I've been holding on OK for now. Things are pretty rocky and I hope my husband starts dealing with his feelings a little more. Had a very uplifting talk with a friend about timing and trusting yourself. Thank goodness I have good people in my life. I hope I can send that kind of care back out one day. Glad you've had a positive week. Hope you got some quality daughter time in.

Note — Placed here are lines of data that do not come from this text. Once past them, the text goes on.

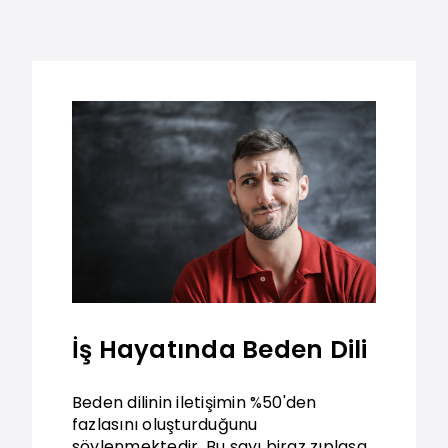
İş Hayatında Beden Dili
Beden dilinin iletişimin %50'den
fazlasını oluşturduğunu
söylenmektedir. Bu sayı biraz zıplasa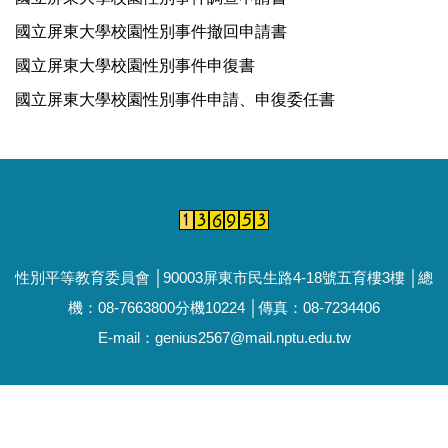
國立屏東大學校園性別事件撤回申請書
國立屏東大學校園性別事件申復書
國立屏東大學校園性別事件申請、申復委任書
性別平等教育委員會 │90003屏東市民生路4-18號五育樓3樓 │總
機：08-7663800分機10224 │傳真：08-7234406
E-mail：genius2567@mail.nptu.edu.tw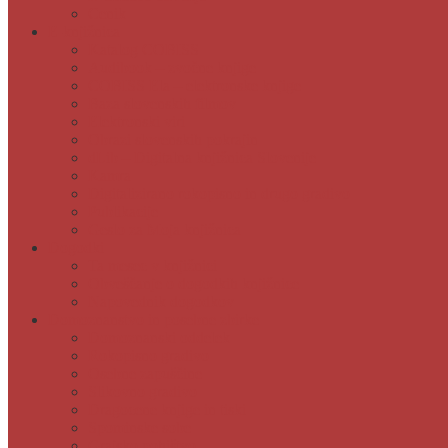
Cenik
E-knjižnica
Katalog COBISS
Audibook – zvočne knjige
COBISS Ela – elektronske knjige
Baza slovenskih filmov
Elektronski viri
Obrazi slovenskih pokrajin
dLib – Digitalna knjižnica Slovenije
Kamra
Digitalizirano rokopisno in drugo gradivo
Publikacije
Geslo za Moja knjižnica
Dogodki
Ta mesec v knjižnici
Obveščanje o dogodkih knjižnice
Napovednik dogodkov
Domoznanstvo in posebne zbirke
Domoznanski oddelek
Rokopisno gradivo
Osebne zapuščine
Slikovno gradivo
Dragocene knjige in tiski
Spominske sobe
Grajsko pohištvo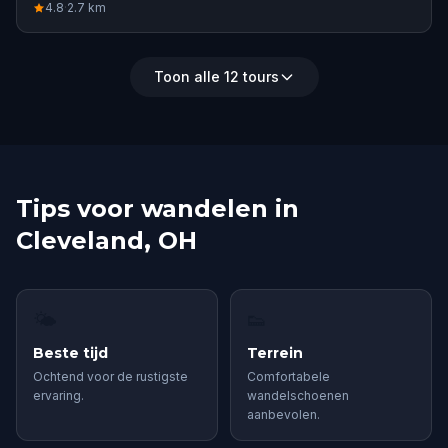
4.8
·
2.7
km
Toon alle 12 tours
Tips voor wandelen in
Cleveland, OH
🌤
👟
Beste tijd
Terrein
Ochtend voor de rustigste
Comfortabele
ervaring.
wandelschoenen
aanbevolen.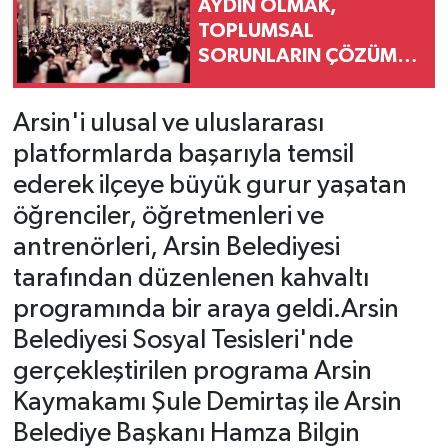
AYDIN OLMAK,
TOPLUMSAL
SORUNLARIN ÇÖZÜM
ORTAĞI OLMAKTIR
Arsin'i ulusal ve uluslararası
platformlarda başarıyla temsil
ederek ilçeye büyük gurur yaşatan
öğrenciler, öğretmenleri ve
antrenörleri, Arsin Belediyesi
tarafından düzenlenen kahvaltı
programında bir araya geldi.Arsin
Belediyesi Sosyal Tesisleri'nde
gerçekleştirilen programa Arsin
Kaymakamı Şule Demirtaş ile Arsin
Belediye Başkanı Hamza Bilgin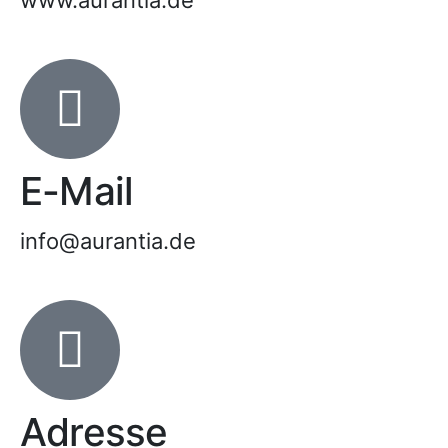
E-Mail
info@aurantia.de
Adresse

Thank you! And sorry for the delay My husband and I knew that at the end of the break in January (when my lease is up) we would assess our next step. But we also knew that likely we would know our next step before then and would call it if we get to that point. I am very close. I am not sure how much more validation I need. Maybe just physically experimenting for full validation, but otherwise I am pretty much there. I wouldn’t be surprised if we have the talk in a couple weeks. We would love to know what is happening by Christmas. At that point he would tell his family everything and we would not spend it together. I completely agree with finding someone to share roles with. I would love things to feel equal and that we both take care of each other. I guess I am just realizing that with my personality I think I would function better in a relationship with someone who is not a “stronger” personality than myself. An equalness in dominance sounds perfect.